This post was guest-blogged by Ratul “Papai” Chakraborty. Follow him on Twitter (@maxratul).
Juventus FC, as lead by Antonio Conte, is the first rendition of the Old Lady to win a trophy since the dark days of Farsopoli. Much has already been written to recount the exploits of our boys in Bianconero, from Claudio Zuliani’s 1-2-3 Stella! right down to assessing each player’s performance individually, such as JuventiKnows’ brilliant Season 2011-12 Pagelle post.
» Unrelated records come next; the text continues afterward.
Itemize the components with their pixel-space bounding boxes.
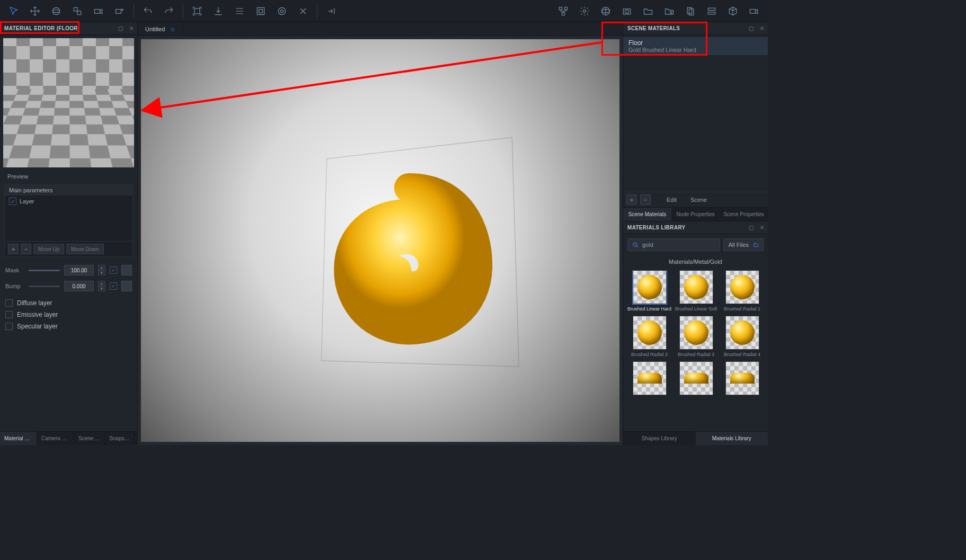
mask-spinner[interactable]: ▲▼ <box>98 265 105 275</box>
tab-materials-library[interactable]: Materials Library <box>696 432 768 445</box>
stack-icon[interactable] <box>702 2 721 21</box>
material-thumb[interactable] <box>627 361 671 403</box>
materials-library-title: MATERIALS LIBRARY <box>627 225 686 230</box>
material-thumb[interactable]: Brushed Radial 1 <box>721 270 764 312</box>
material-thumb[interactable] <box>721 361 764 403</box>
scene-material-item[interactable]: Floor Gold Brushed Linear Hard <box>623 37 768 55</box>
material-editor-title: MATERIAL EDITOR (FLOOR) <box>4 25 79 31</box>
main-parameters-box: Main parameters ✓ Layer + − Move Up Move… <box>4 184 133 257</box>
video-camera-icon[interactable] <box>745 2 764 21</box>
tab-scene[interactable]: Scene … <box>74 432 105 445</box>
bump-value[interactable]: 0.000 <box>64 281 94 291</box>
svg-rect-12 <box>565 7 568 10</box>
link-icon[interactable] <box>272 2 291 21</box>
camera-tool-icon[interactable] <box>89 2 108 21</box>
svg-point-1 <box>52 10 59 12</box>
library-bottom-tabs: Shapes Library Materials Library <box>623 431 768 445</box>
library-search-input[interactable]: gold <box>627 238 720 251</box>
svg-rect-20 <box>687 7 692 14</box>
scene-materials-list: Floor Gold Brushed Linear Hard <box>623 35 768 192</box>
material-preview[interactable] <box>3 38 134 167</box>
material-thumb[interactable] <box>675 361 717 403</box>
group-icon[interactable] <box>251 2 270 21</box>
library-filter-dropdown[interactable]: All Files 🗀 <box>723 238 764 251</box>
add-material-button[interactable]: + <box>626 194 637 205</box>
add-layer-button[interactable]: + <box>8 244 19 254</box>
bump-checkbox[interactable]: ✓ <box>110 282 117 290</box>
align-icon[interactable] <box>230 2 249 21</box>
move-down-button[interactable]: Move Down <box>66 244 104 254</box>
globe-icon[interactable] <box>596 2 615 21</box>
material-thumb[interactable]: Brushed Radial 4 <box>721 316 764 357</box>
mask-checkbox[interactable]: ✓ <box>110 266 117 274</box>
viewport[interactable] <box>141 39 619 442</box>
layer-checkbox[interactable]: ✓ <box>9 198 16 205</box>
folder-shapes-icon[interactable] <box>660 2 679 21</box>
material-thumb[interactable]: Brushed Radial 2 <box>627 316 671 357</box>
scene-materials-title: SCENE MATERIALS <box>627 25 680 31</box>
maximize-icon[interactable]: ▢ <box>748 25 755 32</box>
material-thumb[interactable]: Brushed Linear Soft <box>675 270 717 312</box>
tab-camera-settings[interactable]: Camera Setti… <box>37 432 74 445</box>
maximize-icon[interactable]: ▢ <box>748 224 755 232</box>
close-icon[interactable]: ✕ <box>758 224 766 232</box>
tab-snapshots[interactable]: Snaps… <box>105 432 134 445</box>
rotate-tool-icon[interactable] <box>47 2 66 21</box>
cursor-tool-icon[interactable] <box>4 2 23 21</box>
remove-material-button[interactable]: − <box>640 194 651 205</box>
svg-point-9 <box>278 7 285 14</box>
close-icon[interactable]: ✕ <box>758 25 766 32</box>
export-icon[interactable] <box>322 2 341 21</box>
move-tool-icon[interactable] <box>25 2 45 21</box>
settings-gear-icon[interactable] <box>575 2 594 21</box>
svg-rect-7 <box>257 7 264 14</box>
tab-node-properties[interactable]: Node Properties <box>671 208 720 221</box>
scene-button[interactable]: Scene <box>685 194 712 205</box>
specular-layer-toggle[interactable]: Specular layer <box>5 321 132 332</box>
scene-object <box>323 152 495 361</box>
edit-button[interactable]: Edit <box>661 194 682 205</box>
scene-material-name: Floor <box>628 39 763 47</box>
bump-texture-swatch[interactable] <box>121 281 132 291</box>
diffuse-layer-toggle[interactable]: Diffuse layer <box>5 297 132 309</box>
bump-spinner[interactable]: ▲▼ <box>98 281 105 291</box>
svg-rect-22 <box>708 8 715 10</box>
emissive-layer-toggle[interactable]: Emissive layer <box>5 309 132 321</box>
folder-icon: 🗀 <box>753 242 759 248</box>
right-column: SCENE MATERIALS ▢ ✕ Floor Gold Brushed L… <box>623 22 768 445</box>
layer-row[interactable]: ✓ Layer <box>5 195 132 207</box>
top-toolbar <box>0 0 768 22</box>
close-icon[interactable]: ✕ <box>128 25 135 32</box>
mask-slider[interactable] <box>29 270 60 271</box>
add-camera-icon[interactable] <box>110 2 129 21</box>
mask-texture-swatch[interactable] <box>121 265 132 275</box>
material-thumb[interactable]: Brushed Linear Hard <box>627 270 671 312</box>
frame-icon[interactable] <box>188 2 207 21</box>
move-up-button[interactable]: Move Up <box>33 244 64 254</box>
camera-panel-icon[interactable] <box>617 2 636 21</box>
remove-layer-button[interactable]: − <box>21 244 31 254</box>
cube-icon[interactable] <box>723 2 742 21</box>
bump-slider[interactable] <box>29 286 60 287</box>
scale-tool-icon[interactable] <box>68 2 87 21</box>
tab-scene-materials[interactable]: Scene Materials <box>623 208 671 221</box>
mask-value[interactable]: 100.00 <box>64 265 94 275</box>
folder-open-icon[interactable] <box>639 2 658 21</box>
nodes-panel-icon[interactable] <box>554 2 573 21</box>
drop-to-floor-icon[interactable] <box>209 2 228 21</box>
search-value: gold <box>642 242 653 248</box>
redo-icon[interactable] <box>159 2 179 21</box>
cards-icon[interactable] <box>681 2 700 21</box>
svg-rect-13 <box>562 12 565 15</box>
mask-label: Mask <box>5 267 24 273</box>
tab-shapes-library[interactable]: Shapes Library <box>623 432 696 445</box>
material-thumb[interactable]: Brushed Radial 3 <box>675 316 717 357</box>
maximize-icon[interactable]: ▢ <box>117 25 125 32</box>
unsaved-indicator-icon: ○ <box>170 25 174 33</box>
undo-icon[interactable] <box>138 2 157 21</box>
document-tab[interactable]: Untitled ○ <box>138 22 183 35</box>
misc-tool-icon[interactable] <box>294 2 313 21</box>
center-column: Untitled ○ <box>138 22 623 445</box>
tab-scene-properties[interactable]: Scene Properties <box>720 208 768 221</box>
tab-material-editor[interactable]: Material Ed… <box>0 432 37 445</box>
Yet, there is a grave danger of putting on rose-tinted glasses whenever we sit down to analyze the journey of a winning team. Hindsight is always 20/20, and on looking back, we may find kernels of wisdom in decisions that may have exasperated us six months ago. Similarly, sometimes victory may overshadow critical flaws (as AC Milan is finding out every day). Yet there at the end of every season, there remains ONE constant: Eupalla (the Goddess of Football, as created by legendary writer & journalist Gianni Brera) gives the verdict of the field, and then sits back and smiles as mere mortals try to decipher all of its intricacies.
That is what we will attempt to do today: understand Juventus FC – Made in Conte, and specifically how the team has evolved TACTICALLY ever since the ex-Captain took charge of the dugout.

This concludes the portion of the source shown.